== Work item ==
Find the string "自动登录" in the data, and copy out each line that has it.

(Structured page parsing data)
########

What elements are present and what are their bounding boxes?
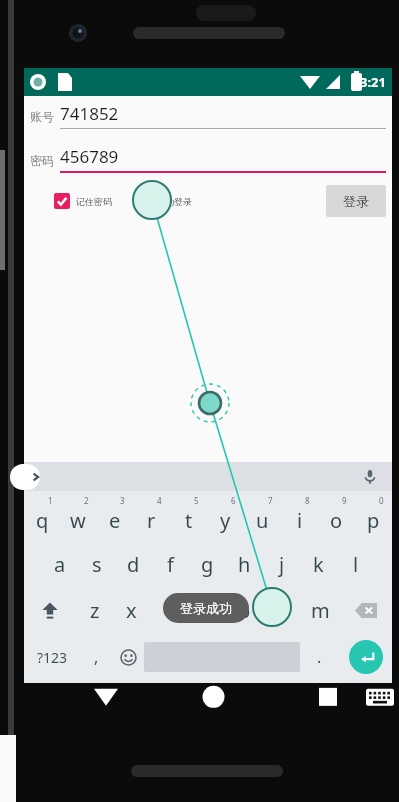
staticText: 5 [194, 495, 199, 506]
staticText: 9 [342, 495, 347, 506]
button[interactable]: 9 [318, 491, 355, 541]
button[interactable]: Expand suggestions [10, 464, 40, 490]
staticText: c [164, 597, 174, 624]
button[interactable]: c [150, 587, 187, 633]
staticText: j [279, 551, 285, 578]
button[interactable]: 7 [244, 491, 281, 541]
staticText: 账号 [30, 109, 54, 124]
button[interactable]: 2 [60, 491, 96, 541]
staticText: 记住密码 [76, 196, 112, 207]
staticText: i [297, 507, 303, 534]
staticText: b [238, 597, 251, 624]
button[interactable]: d [115, 541, 152, 587]
staticText: h [238, 551, 251, 578]
button[interactable]: ?123 [24, 633, 80, 681]
staticText: 登录 [343, 193, 369, 209]
staticText: z [90, 597, 100, 624]
staticText: r [147, 507, 156, 534]
staticText: 7 [268, 495, 273, 506]
button[interactable]: z [76, 587, 113, 633]
button[interactable]: 3 [96, 491, 133, 541]
button[interactable]: l [337, 541, 374, 587]
button[interactable]: . [300, 633, 339, 681]
button[interactable]: b [225, 587, 263, 633]
button[interactable]: 6 [207, 491, 244, 541]
staticText: e [109, 507, 121, 534]
button[interactable]: g [189, 541, 226, 587]
staticText: 3:21 [360, 73, 386, 91]
staticText: x [126, 597, 137, 624]
staticText: n [276, 597, 289, 624]
staticText: u [256, 507, 269, 534]
staticText: s [92, 551, 102, 578]
button[interactable]: 456789 [60, 145, 386, 173]
staticText: q [36, 507, 49, 534]
staticText: w [70, 507, 86, 534]
button[interactable]: f [152, 541, 189, 587]
button[interactable]: 4 [133, 491, 170, 541]
staticText: a [54, 551, 66, 578]
staticText: m [311, 597, 330, 624]
button[interactable]: , [80, 633, 112, 681]
staticText: 自动登录 [156, 196, 192, 207]
staticText: l [353, 551, 359, 578]
staticText: t [185, 507, 193, 534]
button[interactable]: 8 [281, 491, 318, 541]
button[interactable]: m [301, 587, 339, 633]
button[interactable]: 登录 [326, 185, 386, 217]
staticText: g [201, 551, 214, 578]
staticText: 3 [120, 495, 125, 506]
staticText: 1 [48, 495, 53, 506]
staticText: 8 [305, 495, 310, 506]
button[interactable]: x [113, 587, 150, 633]
button[interactable]: 0 [355, 491, 392, 541]
button[interactable]: n [263, 587, 301, 633]
staticText: . [317, 646, 322, 668]
button[interactable]: a [42, 541, 78, 587]
staticText: y [220, 507, 231, 534]
button[interactable]: 741852 [60, 102, 386, 129]
staticText: , [94, 646, 99, 668]
button[interactable]: k [300, 541, 337, 587]
staticText: 4 [157, 495, 162, 506]
button[interactable]: 自动登录 [134, 193, 192, 209]
staticText: v [201, 597, 212, 624]
staticText: 741852 [60, 102, 119, 125]
staticText: ?123 [37, 648, 68, 667]
staticText: 0 [379, 495, 384, 506]
staticText: 456789 [60, 145, 119, 168]
button[interactable]: 5 [170, 491, 207, 541]
button[interactable]: j [263, 541, 300, 587]
button[interactable]: 1 [24, 491, 60, 541]
button[interactable]: h [226, 541, 263, 587]
button[interactable]: 记住密码 [54, 193, 112, 209]
button[interactable]: Emoji [112, 633, 144, 681]
button[interactable]: Enter [349, 640, 383, 674]
staticText: o [330, 507, 343, 534]
staticText: 登录成功 [180, 600, 232, 616]
staticText: k [313, 551, 324, 578]
staticText: 2 [84, 495, 89, 506]
staticText: d [127, 551, 140, 578]
other: Voice input [362, 469, 378, 485]
button[interactable]: s [78, 541, 115, 587]
staticText: 密码 [30, 153, 54, 168]
staticText: p [367, 507, 380, 534]
button[interactable]: Shift [24, 587, 76, 633]
button[interactable]: v [187, 587, 225, 633]
staticText: f [167, 551, 174, 578]
staticText: 6 [231, 495, 236, 506]
button[interactable]: Backspace [339, 587, 392, 633]
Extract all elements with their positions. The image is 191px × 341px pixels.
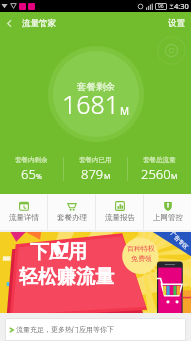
staticText: M (104, 172, 111, 182)
staticText: 96 (158, 3, 164, 10)
staticText: 套餐剩余 (77, 81, 115, 93)
staticText: 广告专区 (169, 232, 189, 251)
staticText: 上网管控 (153, 213, 183, 222)
button[interactable]: 套餐办理 (48, 194, 95, 230)
staticText: 65 (21, 165, 36, 183)
button[interactable]: Back (0, 12, 19, 34)
staticText: 免费领 (131, 254, 152, 263)
staticText: M (120, 104, 130, 118)
staticText: M (171, 172, 178, 182)
staticText: 下应用 (30, 240, 87, 264)
staticText: 套餐内已用 (79, 156, 112, 164)
staticText: 4:30 (174, 1, 189, 11)
staticText: 设置 (168, 18, 185, 29)
staticText: 套餐办理 (57, 213, 87, 222)
staticText: 流量管家 (22, 18, 56, 29)
button[interactable]: 上网管控 (144, 194, 191, 230)
staticText: 879 (81, 165, 104, 183)
button[interactable]: 设置 (168, 12, 185, 34)
staticText: 1681 (62, 87, 120, 121)
staticText: 2560 (141, 165, 171, 183)
staticText: 套餐内剩余 (15, 156, 48, 164)
button[interactable]: 流量充足，更多热门应用等你下 (5, 318, 186, 341)
staticText: 流量详情 (9, 213, 39, 222)
staticText: 百种特权 (127, 244, 155, 253)
staticText: 流量报告 (105, 213, 135, 222)
staticText: 流量充足，更多热门应用等你下 (16, 325, 114, 334)
staticText: 套餐总流量 (143, 156, 176, 164)
button[interactable]: 流量详情 (0, 194, 47, 230)
staticText: 轻松赚流量 (19, 265, 114, 289)
button[interactable]: 流量报告 (96, 194, 143, 230)
staticText: % (36, 172, 42, 182)
button[interactable]: 下应用 (0, 232, 191, 313)
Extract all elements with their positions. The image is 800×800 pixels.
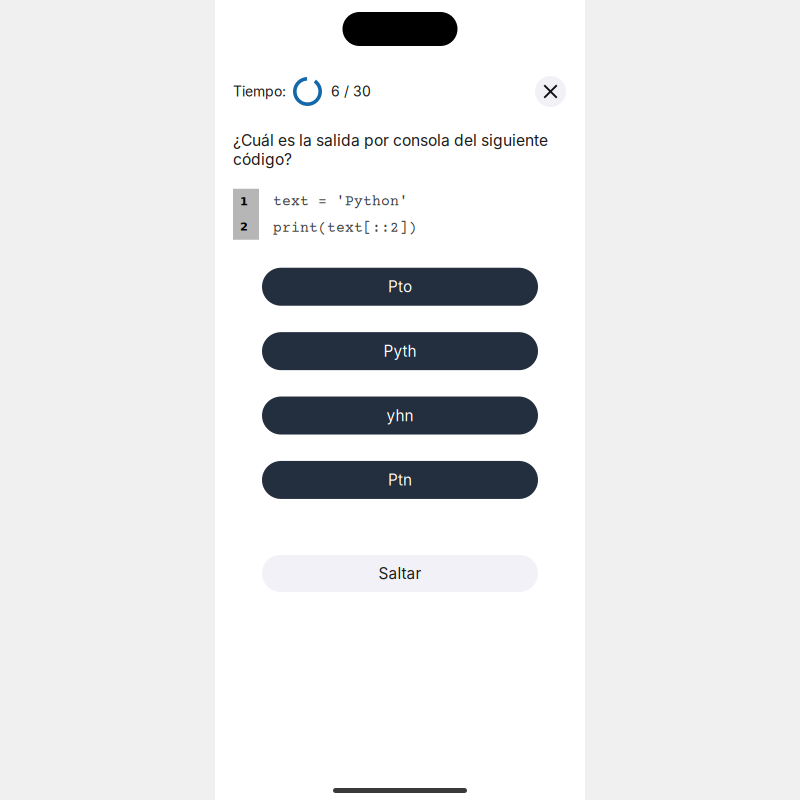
- staticText: Pto: [388, 278, 412, 296]
- staticText: print(text[::2]): [273, 220, 417, 237]
- staticText: text = 'Python': [273, 194, 408, 210]
- staticText: 1: [240, 195, 248, 208]
- staticText: ¿Cuál es la salida por consola del sigui…: [233, 131, 548, 169]
- button[interactable]: Pyth: [262, 332, 538, 370]
- button[interactable]: Saltar: [262, 555, 538, 592]
- staticText: Ptn: [388, 471, 412, 489]
- staticText: Saltar: [378, 564, 422, 583]
- button[interactable]: Cerrar: [535, 76, 566, 107]
- staticText: Tiempo:: [233, 83, 286, 100]
- button[interactable]: Pto: [262, 268, 538, 306]
- button[interactable]: yhn: [262, 397, 538, 435]
- staticText: 2: [240, 220, 248, 233]
- staticText: Pyth: [384, 342, 416, 360]
- staticText: 6 / 30: [331, 83, 371, 100]
- button[interactable]: Ptn: [262, 461, 538, 499]
- staticText: yhn: [386, 406, 414, 425]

########

== Exercise output ==
staticText: 自动登录 [156, 196, 192, 207]
button[interactable]: 自动登录 [134, 193, 192, 209]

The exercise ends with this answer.